Reits-Gesetz
Branche lechzt nach Immobilien-AGs

Endlich scheint das politische Hin und Her um die Einführung deutscher steuerbegünstigter Immobilienaktiengesellschaften, so genannter Real Estate Investment Trusts (Reits), beendet zu sein. Ende September hat das Bundesfinanzministerium den Entwurf eines Reit-Gesetzes den beteiligten Ressorts und den Ländern zur Abstimmung übersandt. Das Bundeskabinett wird voraussichtlich am 25. Oktober diesen Entwurf verabschieden.

HB FRANKFURT. "Das Bundesfinanzministerium hat nunmehr seine Hausaufgaben gemacht", meint Wolfgang Schäfers, Leiter des Bereichs Real Estate Investment Banking bei Sal. Oppenheim. Mit der Einführung von Reits, so heißt es aus dem Bundesfinanzministerium, wolle man die Wettbewerbsgleichheit gegenüber anderen europäischen Finanz- und Immobilienstandorten herstellen und so einen weiteren Beitrag zur Stärkung des Wirtschaftsstandorts Deutschland leisten. "Durch ein solches Vehikel können steuerliche Anreize geschaffen und Investmentmöglicheiten geboten werden", stimmt Sascha Hettrich, Vorsitzender des internationalen Maklerverbandes RICS Deutschland, zu.
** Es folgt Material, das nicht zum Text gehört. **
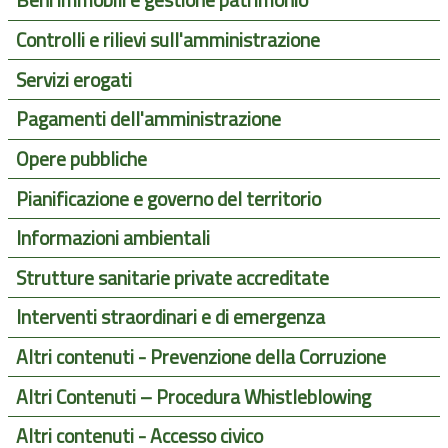
Beni immobili e gestione patrimonio
Controlli e rilievi sull'amministrazione
Servizi erogati
Pagamenti dell'amministrazione
Opere pubbliche
Pianificazione e governo del territorio
Informazioni ambientali
Strutture sanitarie private accreditate
Interventi straordinari e di emergenza
Altri contenuti - Prevenzione della Corruzione
Altri Contenuti – Procedura Whistleblowing
Altri contenuti - Accesso civico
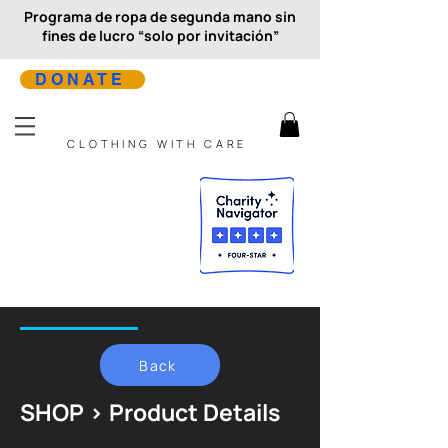
Programa de ropa de segunda mano sin
fines de lucro “solo por invitación”
DONATE
CLOTHING WITH CARE
Back
SHOP > Product Details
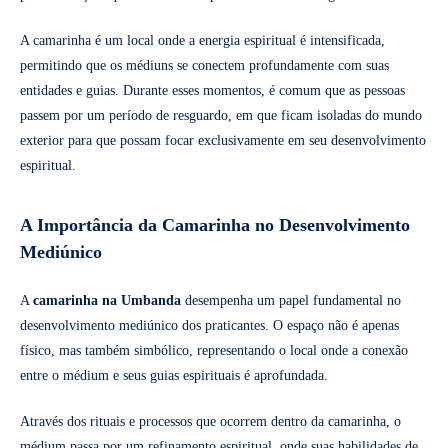
A camarinha é um local onde a energia espiritual é intensificada,
permitindo que os médiuns se conectem profundamente com suas
entidades e guias. Durante esses momentos, é comum que as pessoas
passem por um período de resguardo, em que ficam isoladas do mundo
exterior para que possam focar exclusivamente em seu desenvolvimento
espiritual.
A Importância da Camarinha no Desenvolvimento
Mediúnico
A
camarinha na Umbanda
desempenha um papel fundamental no
desenvolvimento mediúnico dos praticantes. O espaço não é apenas
físico, mas também simbólico, representando o local onde a conexão
entre o médium e seus guias espirituais é aprofundada.
Através dos rituais e processos que ocorrem dentro da camarinha, o
médium passa por um refinamento espiritual, onde suas habilidades de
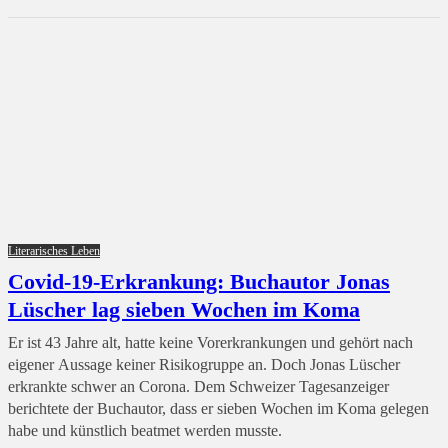
Literarisches Leben
Covid-19-Erkrankung: Buchautor Jonas
Lüscher lag sieben Wochen im Koma
Er ist 43 Jahre alt, hatte keine Vorerkrankungen und gehört nach
eigener Aussage keiner Risikogruppe an. Doch Jonas Lüscher
erkrankte schwer an Corona. Dem Schweizer Tagesanzeiger
berichtete der Buchautor, dass er sieben Wochen im Koma gelegen
habe und künstlich beatmet werden musste.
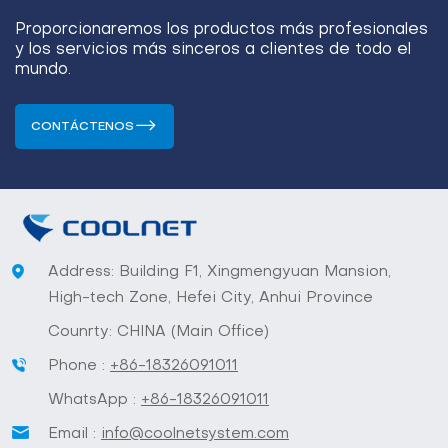
Proporcionaremos los productos más profesionales
y los servicios más sinceros a clientes de todo el
mundo.
CONTÁCTENOS
Address: Building F1, Xingmengyuan Mansion,
High-tech Zone, Hefei City, Anhui Province
Counrty: CHINA (Main Office)
Phone :
+86-18326091011
WhatsApp :
+86-18326091011
Email :
info@coolnetsystem.com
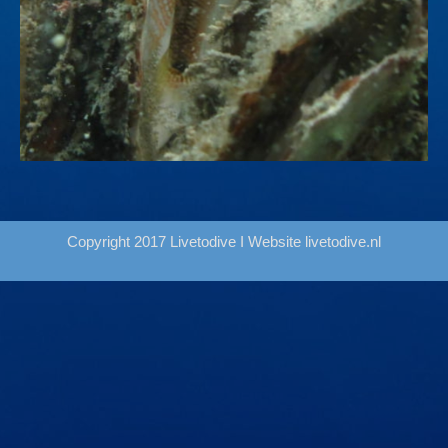
Copyright 2017 Livetodive I Website
livetodive.nl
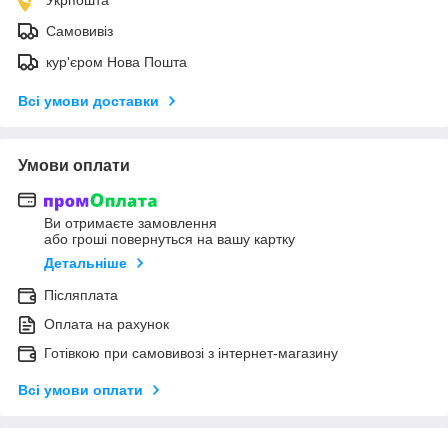
Самовивіз
кур'єром Нова Пошта
Всі умови доставки
Умови оплати
Ви отримаєте замовлення
або гроші повернуться на вашу картку
Детальніше
Післяплата
Оплата на рахунок
Готівкою при самовивозі з інтернет-магазину
Всі умови оплати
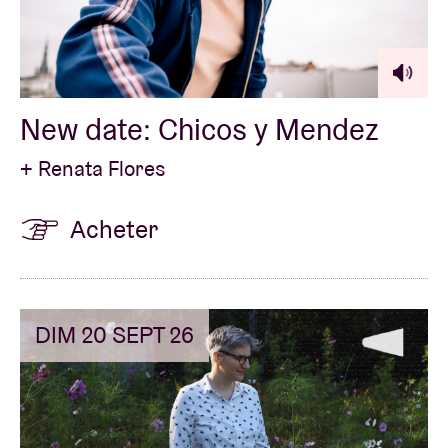
Location de salles
New date: Chicos y Mendez
BRDCST
+ Renata Flores
ABtv
Acheter
Chèque-concert
À propos de l'AB
DIM 20 SEPT 26
Contact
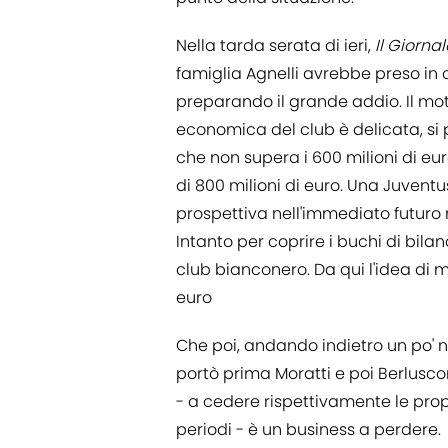
Nella tarda serata di ieri,
Il Giornal
famiglia Agnelli avrebbe preso in 
preparando il grande addio. Il mot
economica del club è delicata, si p
che non supera i 600 milioni di euro
di 800 milioni di euro. Una Juventu
prospettiva nell'immediato futuro 
Intanto per coprire i buchi di bila
club bianconero. Da qui l'idea di me
euro
Che poi, andando indietro un po' n
portò prima Moratti e poi Berluscon
- a cedere rispettivamente le propri
periodi - è un business a perdere.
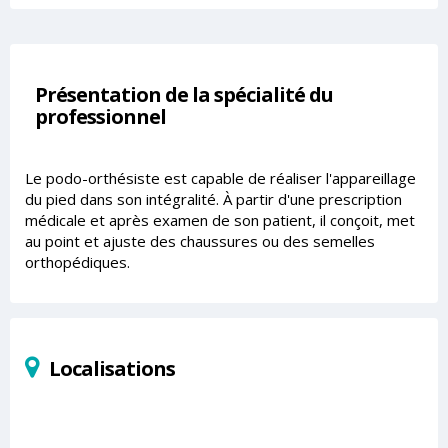
Présentation de la spécialité du
professionnel
Le podo-orthésiste est capable de réaliser l'appareillage
du pied dans son intégralité. À partir d'une prescription
médicale et après examen de son patient, il conçoit, met
au point et ajuste des chaussures ou des semelles
orthopédiques.
Localisations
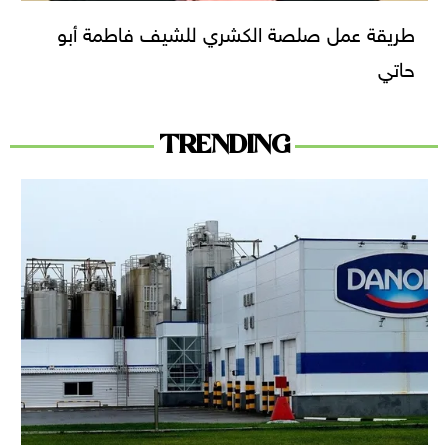
طريقة عمل صلصة الكشري للشيف فاطمة أبو
حاتي
TRENDING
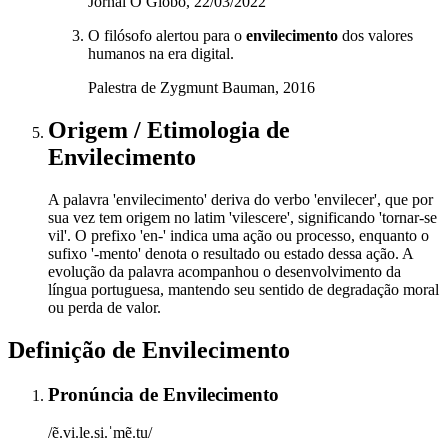
Jornal O Globo, 22/03/2022
O filósofo alertou para o
envilecimento
dos valores
humanos na era digital.
Palestra de Zygmunt Bauman, 2016
Origem / Etimologia
de
Envilecimento
A palavra 'envilecimento' deriva do verbo 'envilecer', que por
sua vez tem origem no latim 'vilescere', significando 'tornar-se
vil'. O prefixo 'en-' indica uma ação ou processo, enquanto o
sufixo '-mento' denota o resultado ou estado dessa ação. A
evolução da palavra acompanhou o desenvolvimento da
língua portuguesa, mantendo seu sentido de degradação moral
ou perda de valor.
Definição de
Envilecimento
Pronúncia
de
Envilecimento
/ẽ.vi.le.si.ˈmẽ.tu/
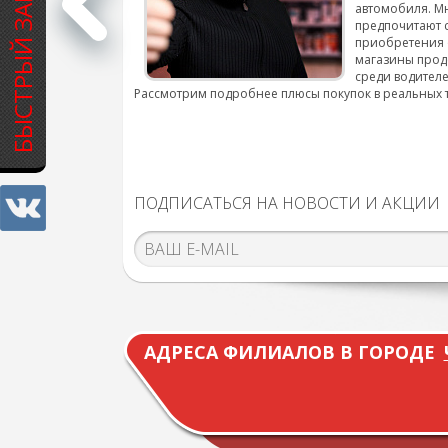
БЫСТРЫЙ ЗАКАЗ
автомобиля. М
подробнее...
предпочитают 
приобретения 
магазины прод
среди водителе
Рассмотрим подробнее плюсы покупок в реальных 
ПОДПИСАТЬСЯ НА НОВОСТИ И АКЦИИ
АДРЕСА ФИЛИАЛОВ В ГОРОДЕ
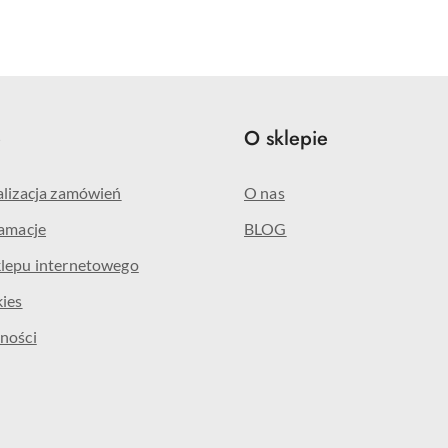
e
O sklepie
alizacja zamówień
O nas
lamacje
BLOG
klepu internetowego
kies
ności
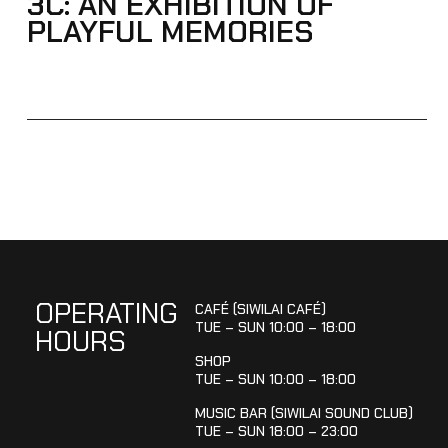
3C: AN EXHIBITION OF
PLAYFUL MEMORIES
OPERATING
CAFÉ (SIWILAI CAFÉ)
TUE – SUN 10:00 – 18:00
HOURS
SHOP
TUE – SUN 10:00 – 18:00
MUSIC BAR (SIWILAI SOUND CLUB)
TUE – SUN 18:00 – 23:00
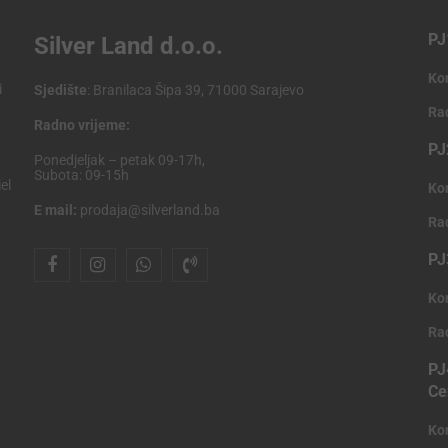
PJ
Silver Land d.o.o.
Ko
i
Sjedište
: Branilaca Šipa 39, 71000 Sarajevo
Ra
Radno vrijeme:
PJ
Ponedjeljak – petak 09-17h,
Subota: 09-15h
el
Ko
E mail:
prodaja@silverland.ba
Ra
PJ
Ko
Ra
PJ
Ce
Ko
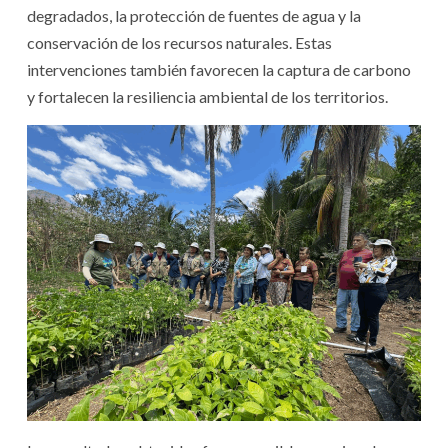
degradados, la protección de fuentes de agua y la
conservación de los recursos naturales. Estas
intervenciones también favorecen la captura de carbono
y fortalecen la resiliencia ambiental de los territorios.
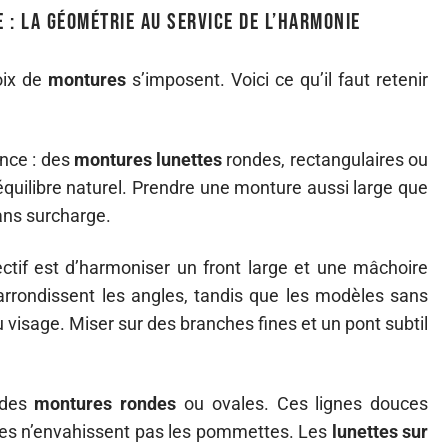
 : la géométrie au service de l’harmonie
oix de
montures
s’imposent. Voici ce qu’il faut retenir
ence : des
montures lunettes
rondes, rectangulaires ou
équilibre naturel. Prendre une monture aussi large que
sans surcharge.
jectif est d’harmoniser un front large et une mâchoire
rrondissent les angles, tandis que les modèles sans
u visage. Miser sur des branches fines et un pont subtil
 des
montures rondes
ou ovales. Ces lignes douces
 elles n’envahissent pas les pommettes. Les
lunettes sur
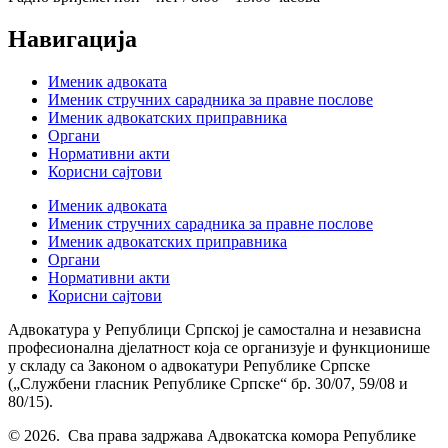
Навигација
Именик адвоката
Именик стручних сарадника за правне послове
Именик адвокатских приправника
Органи
Нормативни акти
Корисни сајтови
Именик адвоката
Именик стручних сарадника за правне послове
Именик адвокатских приправника
Органи
Нормативни акти
Корисни сајтови
Адвокатура у Републици Српској је самостална и независна
професионална дјелатност која се организује и функционише
у складу са Законом о адвокатури Републике Српске
(„Службени гласник Републике Српске“ бр. 30/07, 59/08 и
80/15).
© 2026. Сва права задржава Адвокатска комора Републике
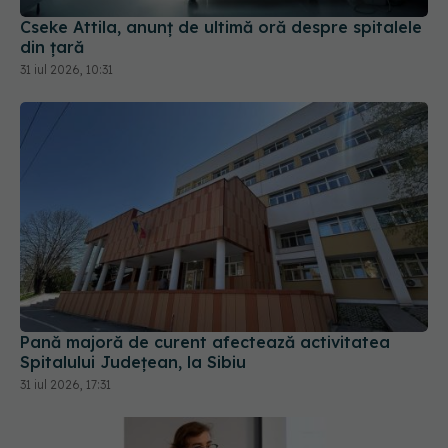
Cseke Attila, anunț de ultimă oră despre spitalele
din țară
31 iul 2026, 10:31
Pană majoră de curent afectează activitatea
Spitalului Județean, la Sibiu
31 iul 2026, 17:31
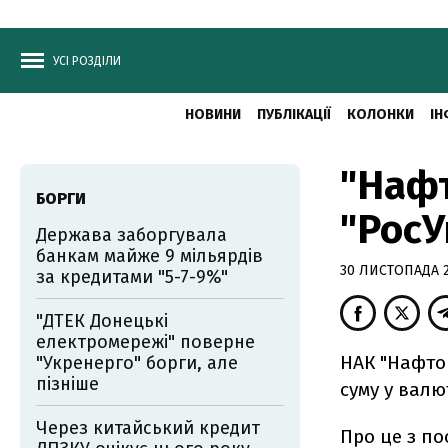
УСІ РОЗДІЛИ
НОВИНИ
ПУБЛІКАЦІЇ
КОЛОНКИ
ІН
"Нафт
БОРГИ
"РосУ
Держава заборгувала
банкам майже 9 мільярдів
30 ЛИСТОПАДА 2
за кредитами "5-7-9%"
"ДТЕК Донецькі
електромережі" поверне
НАК "Нафтог
"Укренерго" борги, але
пізніше
суму у валю
Через китайський кредит
Про це з п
In den USA gibt es Reits nun schon seit mehr als 45 Jahren. Auch in einigen europäischen Ländern sind sie längst eingeführt. In Holland gibt es sie beispielsweise schon seit 1969, in Belgien seit 1995 und seit 2003 ebenso in Frankreich. Großbritannien will den Markt für Reits am 1. Januar 2007 freigegeben.

Diesen Zeitpunkt strebt nun auch Deutschland zur Einführung der Reits an. Ob der Termin eingehalten werden kann, wird davon abhängen, ob sich das Bundeskabinett am 25. Oktober mit dem Gesetzentwurf befassen kann. Ansonsten könnte sich der Start der Reits nochmals verschieben. Das gilt auch für den Fall, dass die relevanten Ministerien Änderungen im Entwurfstexten wünschen sollten. "Sollte sich der Prozess verzögern, wird das Gesetz rückwirkend zu Jahresbeginn eingeführt werden", meint ein Sprecher des Bundesfinanzministeriums.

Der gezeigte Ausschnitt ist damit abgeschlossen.